= Lyric Hearing =

Hearing aid device

Lyric Hearing is an extended wear hearing aid developed by InSound Medical, founded by medical device inventor entrepreneur Adnan Shennib and Thar Casey. The device rests inside the ear canal and uses the ears anatomy to funnel sound to the ear drum. The device is placed into the ear canal by a certified professional and no surgery or anesthesia is required when inserting the device. Although individual replacement needs can vary, Lyric is designed to be worn for up to 4 months at a time without needing to remove it or replace batteries.

The design and placement of the Lyric Hearing device reduces background noise and feedback for natural sound quality. Wearers of the device can use it while talking on the phone, exercising, or sleeping and do not need to fear the device falling out. Lyric Hearing is also water resistant, so wearers can shower with the device or do other water surface based activities, although the company does not recommend swimming or diving.
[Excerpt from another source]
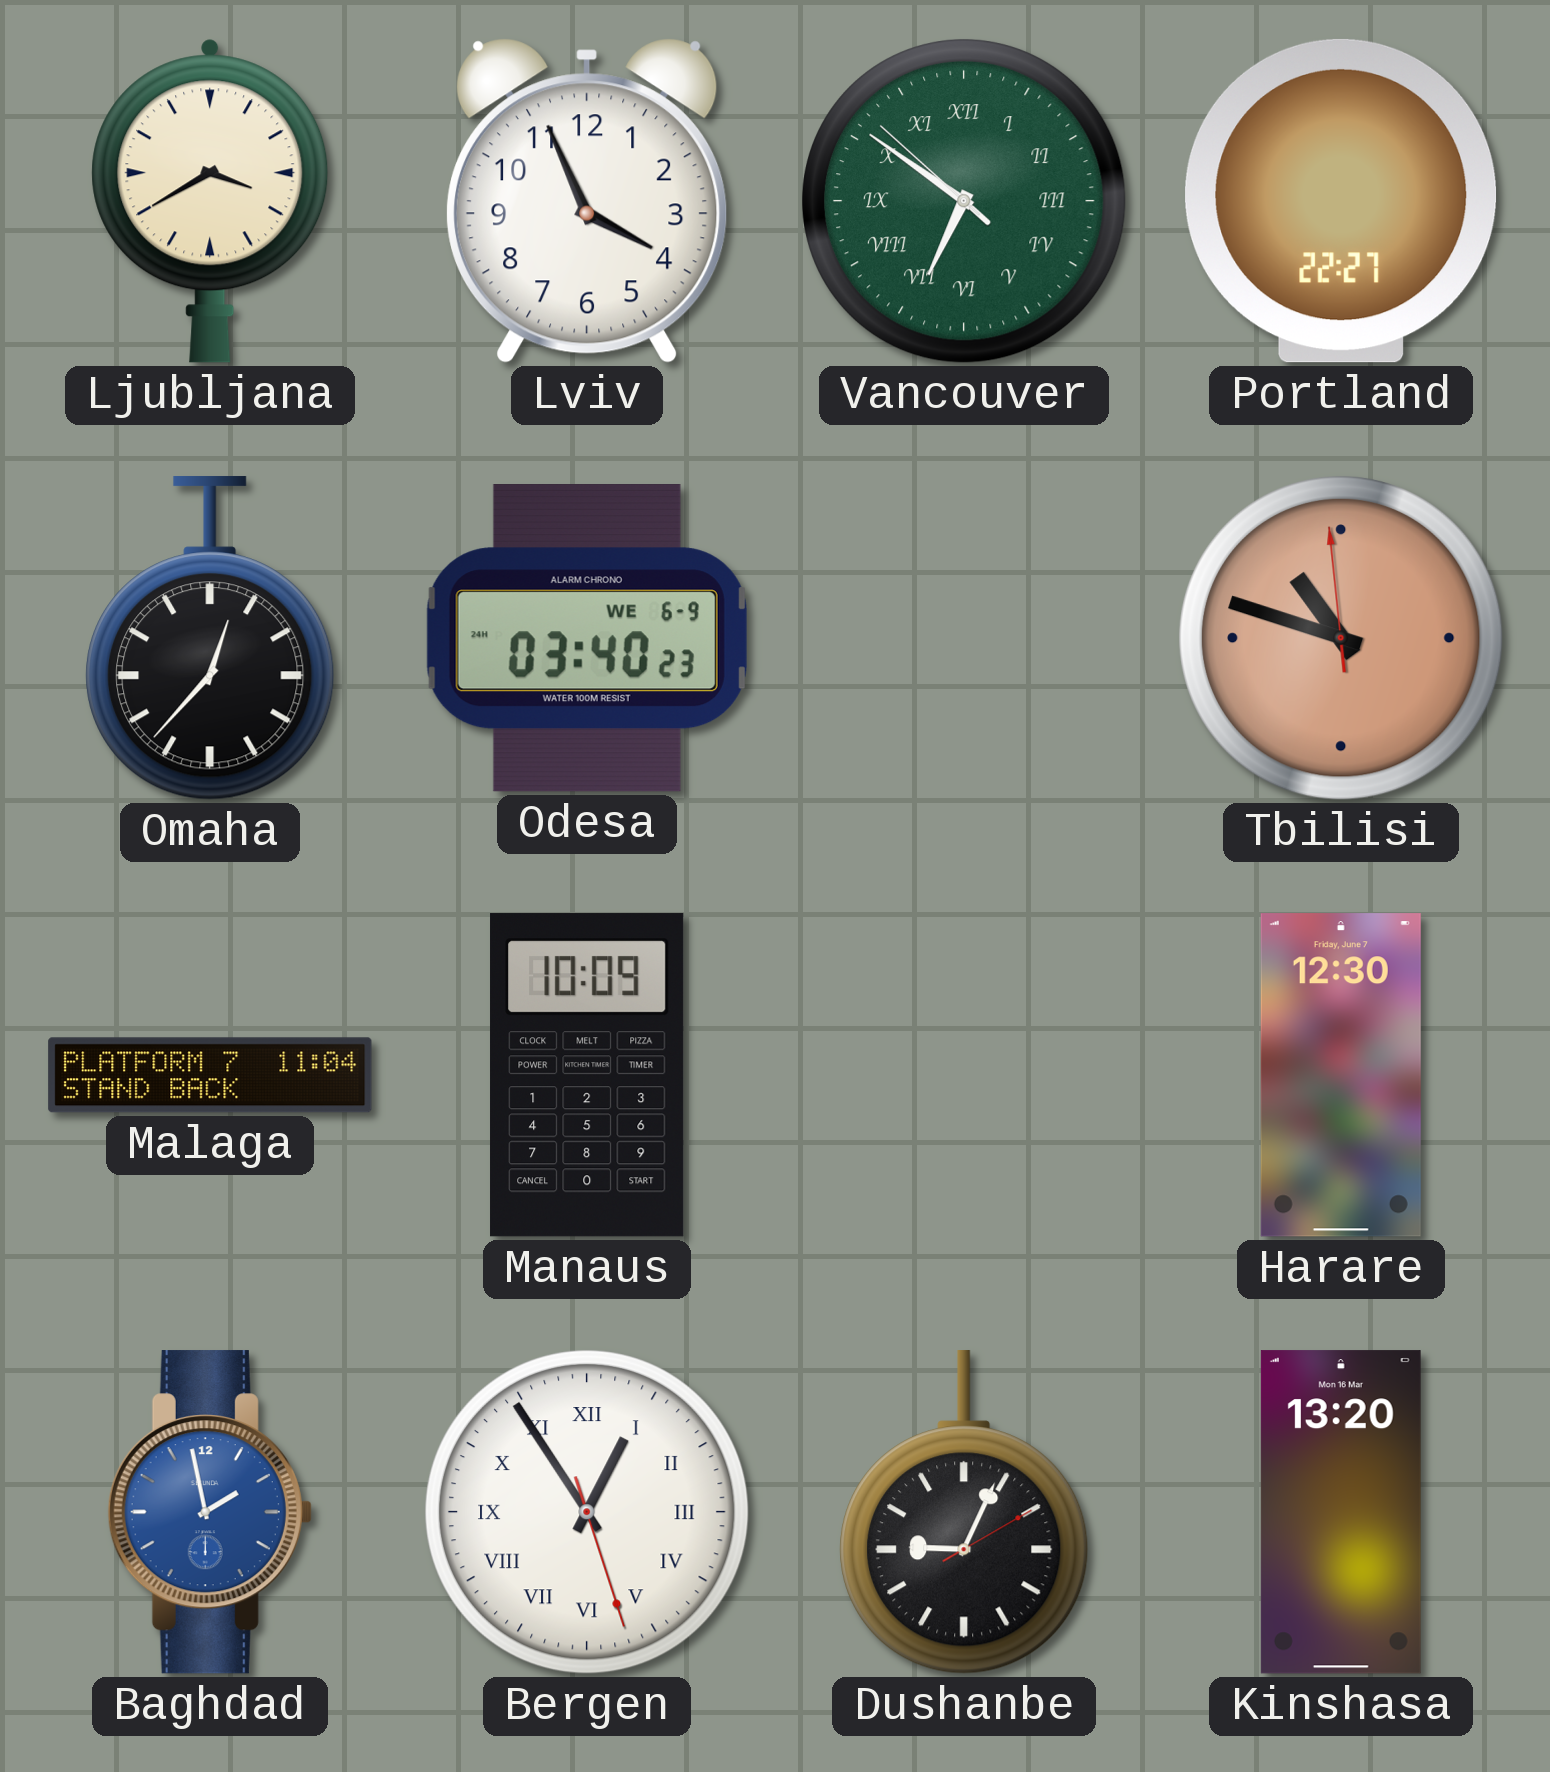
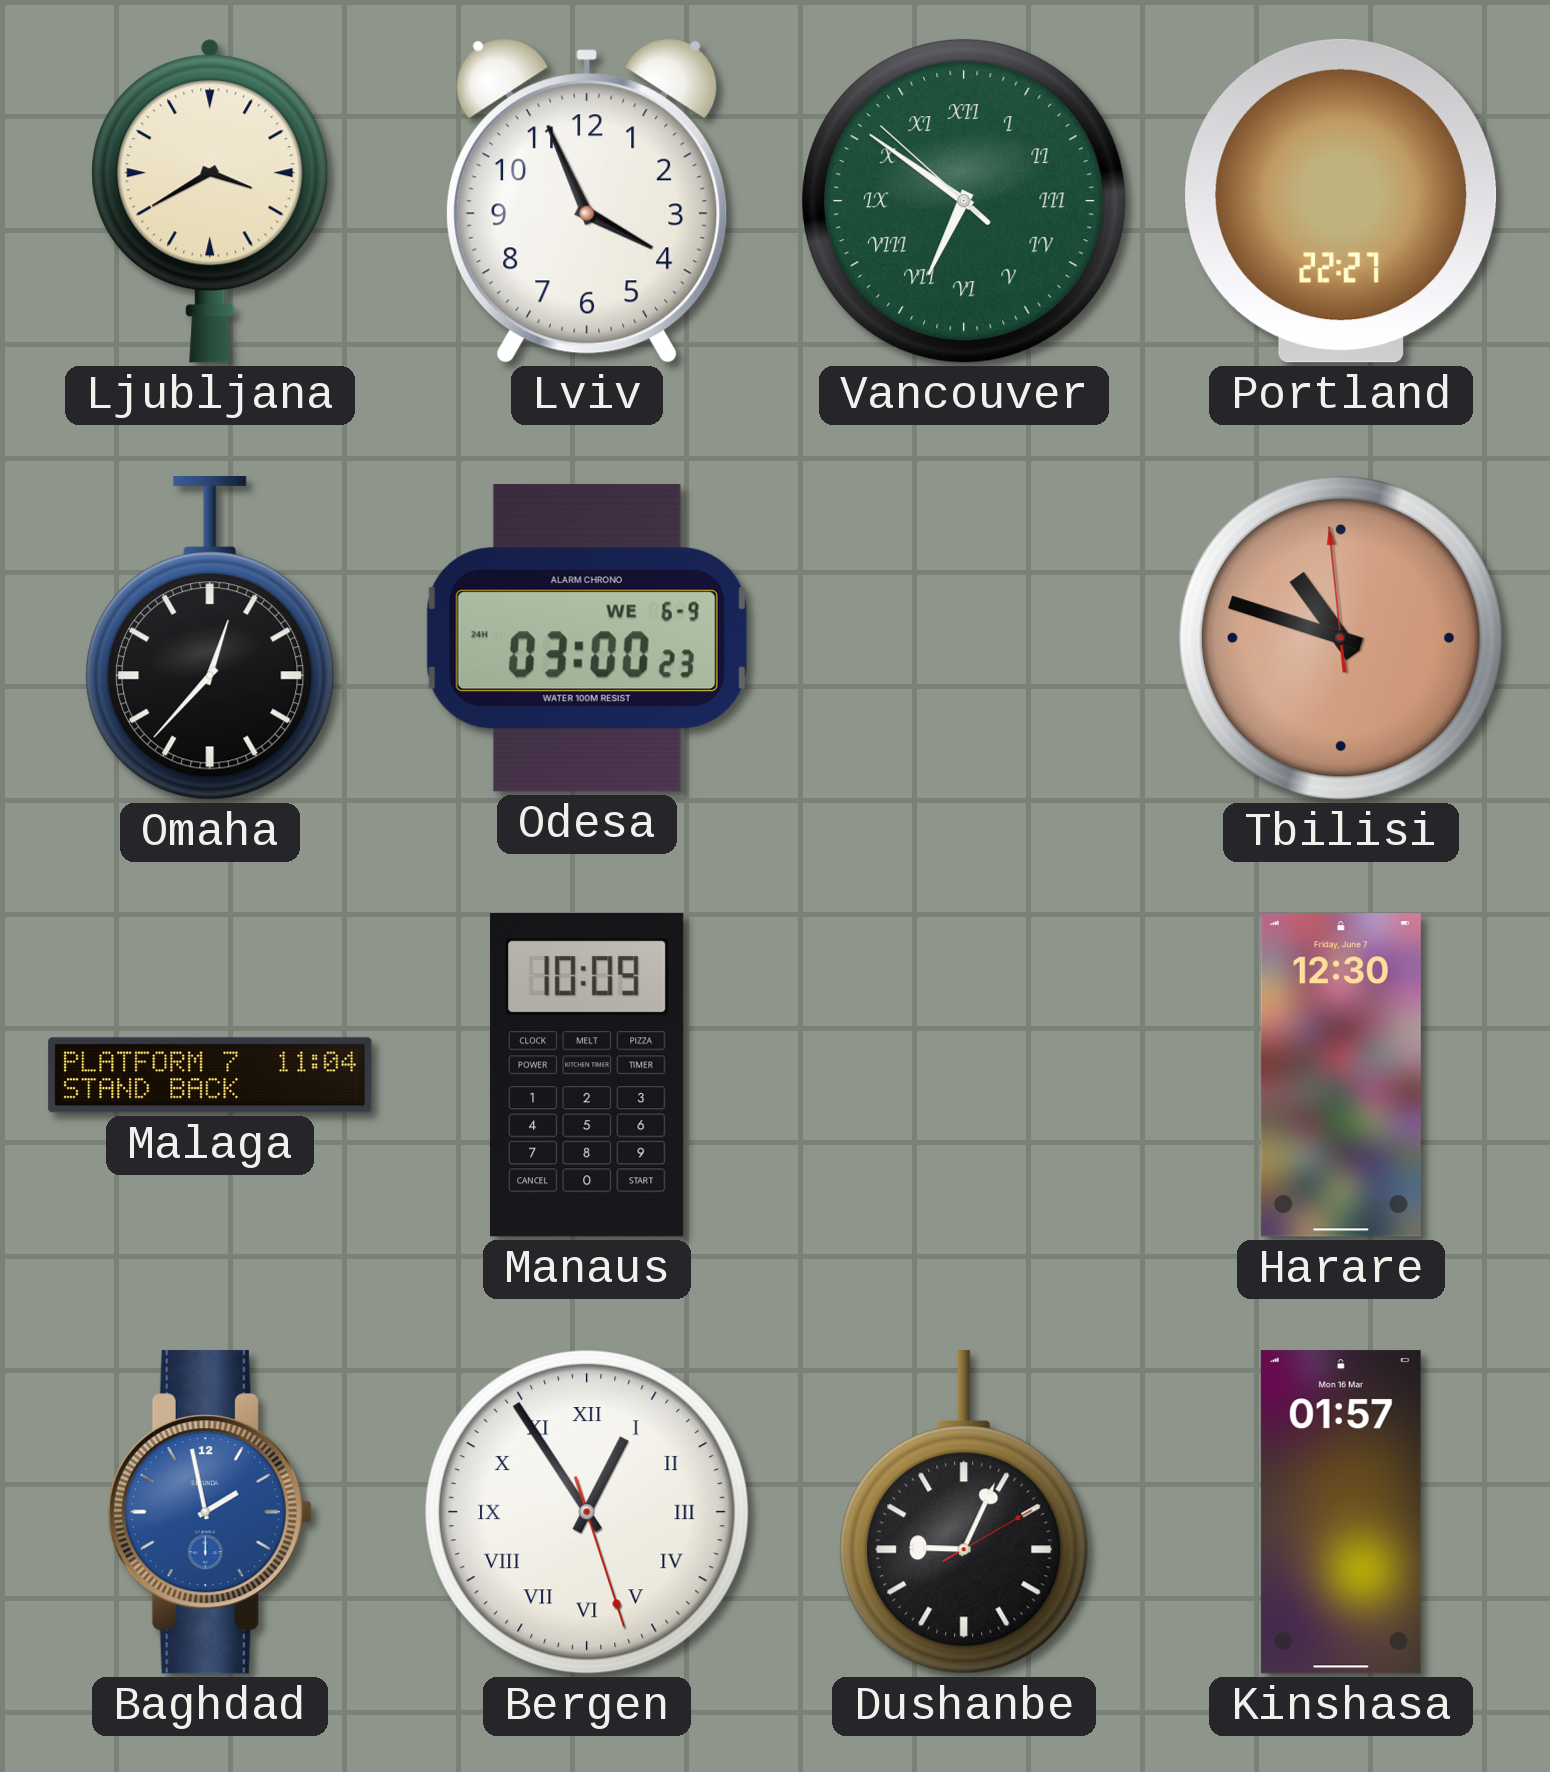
Odesa: 03:40 -> 03:00
Kinshasa: 13:20 -> 01:57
The Lyric Hearing device is not a Cochlear Implant. The device is removed every few months and is replaced with a new one. Wearers can adjust the volume of the device using a magnet and a removal tool is also provided. Business Week reports that this hearing aid received a 2009 Medical Design Excellence Award.

Lyric was sold in 2010 to Sonova, the parent company of Phonak, a hearing aid (daily wear) manufacturer. Phonak launched a new version of the Lyric (Lyric 2) in 2012 that is smaller in order to fit more ear canals.